For example, just this week I was able to quickly resolve a problem I was having with my eBay account. It seems that somebody had been using the account for some fraudulent purposes but after getting a polite notice I was able to go online, give them my checking account numbers, PIN codes, and my mother's maiden name and things should be all set now.
I also had some good fortune come my way in the form of an e-mail from the son of the former President of Zaire. I can't give too many details, but apparently after his father's death a very large sum of money was frozen by the government and with my help he's going to be able to get to the funds. I won't tell you how much I stand to make, but let's just say that my retirement has gotten a lot closer.
Of course, I'm being tongue-in-cheek here.
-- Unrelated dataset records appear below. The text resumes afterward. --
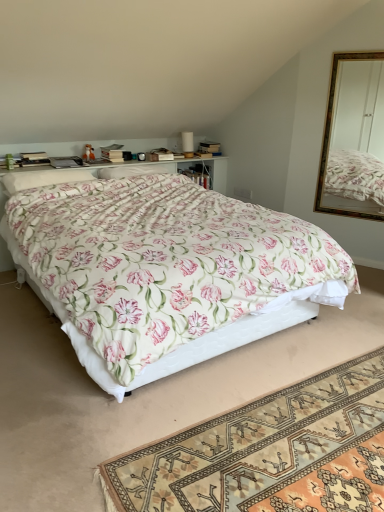 Question: From the image's perspective, is floral fabric pillow at center, which ranks as the 2th pillow in left-to-right order, above or below floral fabric rug at lower center?

Choices:
 (A) below
 (B) above

Answer: (B)

Question: Does point (139, 167) appear closer or farther from the camera than point (273, 471)?

Choices:
 (A) closer
 (B) farther

Answer: (B)

Question: Which of these objects is positioned farthest from the matte brown box at upper center?

Choices:
 (A) white soft pillow at upper left, which is the 2th pillow in back-to-front order
 (B) floral fabric rug at lower center
 (C) floral fabric pillow at center, the first pillow viewed from the right
 (D) floral fabric bed at center
 (E) hardcover book at upper left

Answer: (B)

Question: Estimate the real-world distances between objects in this image. Which object is closer to the floral fabric bed at center?

Choices:
 (A) white soft pillow at upper left, placed as the second pillow when sorted from right to left
 (B) floral fabric pillow at center, which ranks as the 2th pillow in left-to-right order
 (C) gold-framed mirror at upper right
 (D) floral fabric rug at lower center
 (E) matte brown box at upper center

Answer: (D) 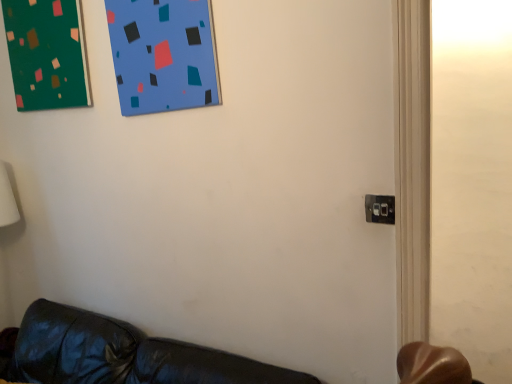 Describe the element at coordinates (380, 209) in the screenshot. I see `black plastic electric outlet at lower right` at that location.

This screenshot has width=512, height=384. I want to click on black plastic electric outlet at lower right, so click(x=380, y=209).

Measure the distance between point [70,57] and camera.

Point [70,57] and camera are 6.16 feet apart.

Find the location of a particular element. This screenshot has height=384, width=512. green matte board at upper left is located at coordinates (47, 53).

The width and height of the screenshot is (512, 384). Describe the element at coordinates (47, 53) in the screenshot. I see `green matte board at upper left` at that location.

The height and width of the screenshot is (384, 512). What are the coordinates of `black plastic electric outlet at lower right` in the screenshot? It's located at (380, 209).

Between black plastic electric outlet at lower right and green matte board at upper left, which one appears on the right side from the viewer's perspective?

black plastic electric outlet at lower right.

Which object is further away from the camera, black plastic electric outlet at lower right or green matte board at upper left?

Positioned behind is green matte board at upper left.

Considering the positions of points (382, 208) and (60, 27), is point (382, 208) farther from camera compared to point (60, 27)?

No, it is not.

From the image's perspective, does black plastic electric outlet at lower right appear lower than green matte board at upper left?

Yes, from the image's perspective, black plastic electric outlet at lower right is below green matte board at upper left.

From a real-world perspective, is black plastic electric outlet at lower right physically located above or below green matte board at upper left?

From a real-world perspective, black plastic electric outlet at lower right is physically below green matte board at upper left.

Considering the sizes of black plastic electric outlet at lower right and green matte board at upper left in the image, is black plastic electric outlet at lower right wider or thinner than green matte board at upper left?

In the image, black plastic electric outlet at lower right appears to be more narrow than green matte board at upper left.

Which of these two, black plastic electric outlet at lower right or green matte board at upper left, stands taller?

green matte board at upper left is taller.

Which of these two, black plastic electric outlet at lower right or green matte board at upper left, is bigger?

green matte board at upper left.

Which is correct: black plastic electric outlet at lower right is inside green matte board at upper left, or outside of it?

black plastic electric outlet at lower right lies outside green matte board at upper left.

Is black plastic electric outlet at lower right far away from green matte board at upper left?

Answer: black plastic electric outlet at lower right is positioned a significant distance from green matte board at upper left.

Looking at this image, is black plastic electric outlet at lower right facing towards green matte board at upper left?

No, black plastic electric outlet at lower right is not oriented towards green matte board at upper left.

Can you tell me how much black plastic electric outlet at lower right and green matte board at upper left differ in facing direction?

5.82 degrees.

You are a GUI agent. You are given a task and a screenshot of the screen. Output one action in this format:
    pyautogui.click(x=<x>, y=<y>)
    Task: Click on the electric outlet located underneath the green matte board at upper left (from a real-world perspective)
    The image size is (512, 384).
    Given the screenshot: What is the action you would take?
    pyautogui.click(x=380, y=209)

Does green matte board at upper left appear on the right side of black plastic electric outlet at lower right?

In fact, green matte board at upper left is to the left of black plastic electric outlet at lower right.

Is green matte board at upper left positioned behind black plastic electric outlet at lower right?

Yes, the depth of green matte board at upper left is greater than that of black plastic electric outlet at lower right.

Does point (20, 1) come closer to viewer compared to point (376, 213)?

No, it is behind (376, 213).

From the image's perspective, is green matte board at upper left under black plastic electric outlet at lower right?

Incorrect, from the image's perspective, green matte board at upper left is higher than black plastic electric outlet at lower right.

From a real-world perspective, between green matte board at upper left and black plastic electric outlet at lower right, who is vertically higher?

In real-world perspective, green matte board at upper left is above.

Considering the sizes of objects green matte board at upper left and black plastic electric outlet at lower right in the image provided, who is wider, green matte board at upper left or black plastic electric outlet at lower right?

green matte board at upper left is wider.

Considering the sizes of objects green matte board at upper left and black plastic electric outlet at lower right in the image provided, who is shorter, green matte board at upper left or black plastic electric outlet at lower right?

black plastic electric outlet at lower right.

Is green matte board at upper left bigger than black plastic electric outlet at lower right?

Yes.

Choose the correct answer: Is green matte board at upper left inside black plastic electric outlet at lower right or outside it?

The correct answer is: outside.

Can you see green matte board at upper left touching black plastic electric outlet at lower right?

They are not placed beside each other.

In the scene shown: Could you tell me if green matte board at upper left is turned towards black plastic electric outlet at lower right?

No, green matte board at upper left is not aimed at black plastic electric outlet at lower right.

Image resolution: width=512 pixels, height=384 pixels. I want to click on electric outlet located on the right of green matte board at upper left, so (380, 209).

Locate an element on the screen. electric outlet below the green matte board at upper left (from the image's perspective) is located at coordinates (380, 209).

Locate an element on the screen. electric outlet located in front of the green matte board at upper left is located at coordinates (380, 209). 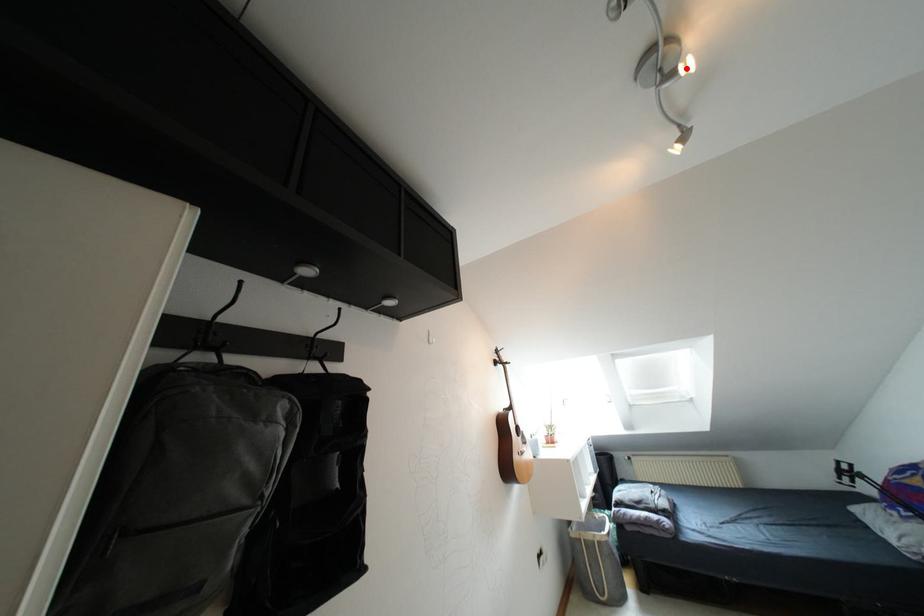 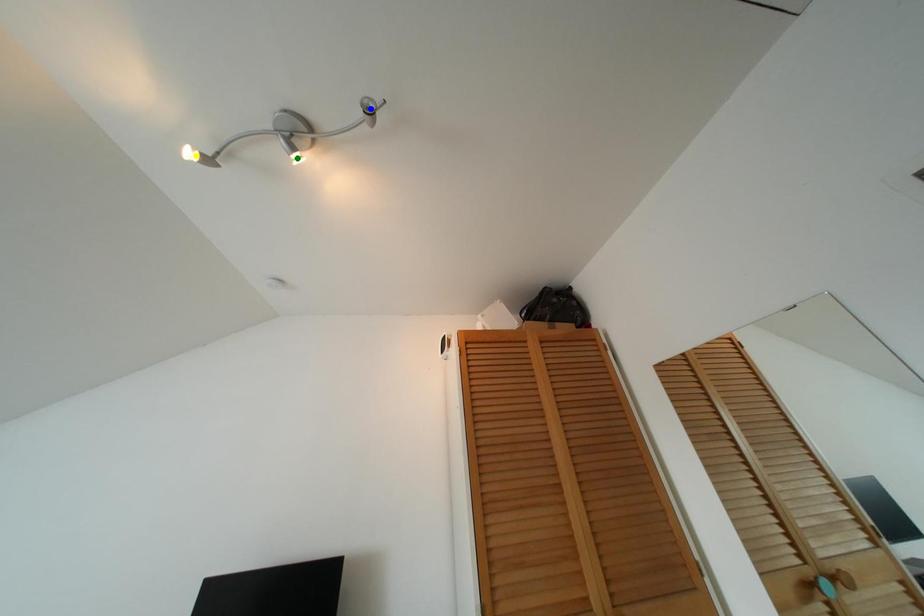 Question: I am providing you with two images of the same scene from different viewpoints. A red point is marked on the first image. You are given multiple points on the second image. Which spot in image 2 lines up with the point in image 1?

Choices:
 (A) blue point
 (B) green point
 (C) yellow point

Answer: (B)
Scam offers like these seem to be a big part of my in-box these days and I wouldn't touch them with a virtual 10-foot pole. As obvious as these fraudulent offers seem to me, however, they're taking their toll on others who aren't that savvy when dealing with sudden news that seems too good to be true.
According to Gartner Group, phishing and identity theft using e-mail has resulted in the loss of $1.2 billion dollars in the U.S. during the past year with over 1.4 million victims. According to their data, 54 million Americans believe they have received a phishing e-mail at least once during the past year.
But even with such high numbers of saturation, the number of phishing e-mails sent rose 50 percent per month between January 2004 and July 2004 resulting in just over 1,974 unique attacks in July according to the Anti-Phishing Working Group. They estimate as many as 5 percent of all recipients get suckered and end up giving away their personal information.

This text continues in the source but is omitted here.